'''
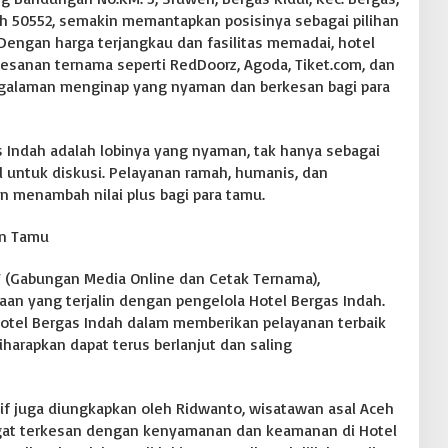
 50552, semakin memantapkan posisinya sebagai pilihan
Dengan harga terjangkau dan fasilitas memadai, hotel
esanan ternama seperti RedDoorz, Agoda, Tiket.com, dan
galaman menginap yang nyaman dan berkesan bagi para
as Indah adalah lobinya yang nyaman, tak hanya sebagai
al untuk diskusi. Pelayanan ramah, humanis, dan
in menambah nilai plus bagi para tamu.
an Tamu
(Gabungan Media Online dan Cetak Ternama),
aan yang terjalin dengan pengelola Hotel Bergas Indah.
tel Bergas Indah dalam memberikan pelayanan terbaik
iharapkan dapat terus berlanjut dan saling
f juga diungkapkan oleh Ridwanto, wisatawan asal Aceh
gat terkesan dengan kenyamanan dan keamanan di Hotel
'''
#### ABOUT THIS EXERCISE:
Leaving the pictures aside, write out the entries above exactly.

#### OUTPUT BELOW:
 50552, semakin memantapkan posisinya sebagai pilihan
Dengan harga terjangkau dan fasilitas memadai, hotel
esanan ternama seperti RedDoorz, Agoda, Tiket.com, dan
galaman menginap yang nyaman dan berkesan bagi para
as Indah adalah lobinya yang nyaman, tak hanya sebagai
al untuk diskusi. Pelayanan ramah, humanis, dan
in menambah nilai plus bagi para tamu.
an Tamu
(Gabungan Media Online dan Cetak Ternama),
aan yang terjalin dengan pengelola Hotel Bergas Indah.
tel Bergas Indah dalam memberikan pelayanan terbaik
iharapkan dapat terus berlanjut dan saling
f juga diungkapkan oleh Ridwanto, wisatawan asal Aceh
gat terkesan dengan kenyamanan dan keamanan di Hotel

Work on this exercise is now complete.